Yesterday, Benchmark, the powerful venture firm and a major Uber shareholder, filed a lawsuit against the company’s recently ousted CEO Travis Kalanick in a remarkable move. The suit seeks to remove Kalanick from the board, while eliminating three additional board positions that it says Kalanick sought (and won) approval for last year, partly by withholding crucial information from the board.
The central issue: When Kalanick resigned as CEO, he also resigned from his board seat, but he quickly re-appointed himself to one of those outstanding and “fraudulently procured” seats, says Benchmark. It now alleges that Kalanick ultimately hopes to “pack the board to facilitate his desired re-appointment as Uber’s CEO,” and it aims to stop that maneuver.
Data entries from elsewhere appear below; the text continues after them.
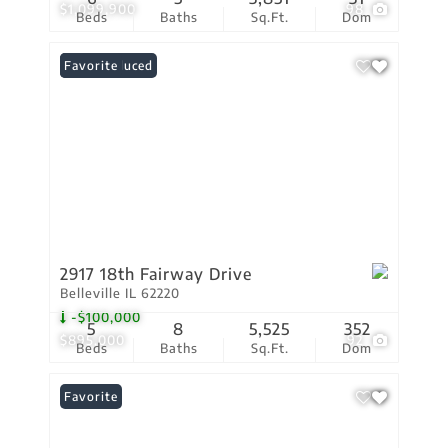
$1,099,900
98
Beds
Baths
Sq.Ft.
Dom
Price Reduced
Favorite
2917 18th Fairway Drive
Belleville IL 62220
-$100,000
5
8
5,525
352
$895,000
92
Beds
Baths
Sq.Ft.
Dom
Favorite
The suit casts Kalanick in a highly unflattering light yet again. But if I were an investor in Benchmark’s funds, I’d be just as furious with the venture firm. What was Benchmark thinking, giving Kalanick three new board seats and carte blanche to do with them whatever he liked? It’s beyond belief that the firm wasn’t acutely aware of Kalanick’s management style a year ago when it agreed to this crummy deal. It had front row seats into what was happening at the company — not to mention unfettered access to the endless media coverage that Uber’s controversial corporate culture has received since its initial launch in San Francisco. A February blog post by former Uber engineer Susan Fowler may have set off the chain of events leading to this moment, but nothing new transpired between last year and this year other than intensified media scrutiny combined with growing public outrage.
“It feels a little to me like they painted themselves into a corner, and now they’re crying about it,” says succession expert Jeff Cohn of Benchmark’s lawsuit. “It was poor and unusual governance practice, and now it’s come back to bite them.” Adds Cohn, “There was always doubt around Kalanick’s style.”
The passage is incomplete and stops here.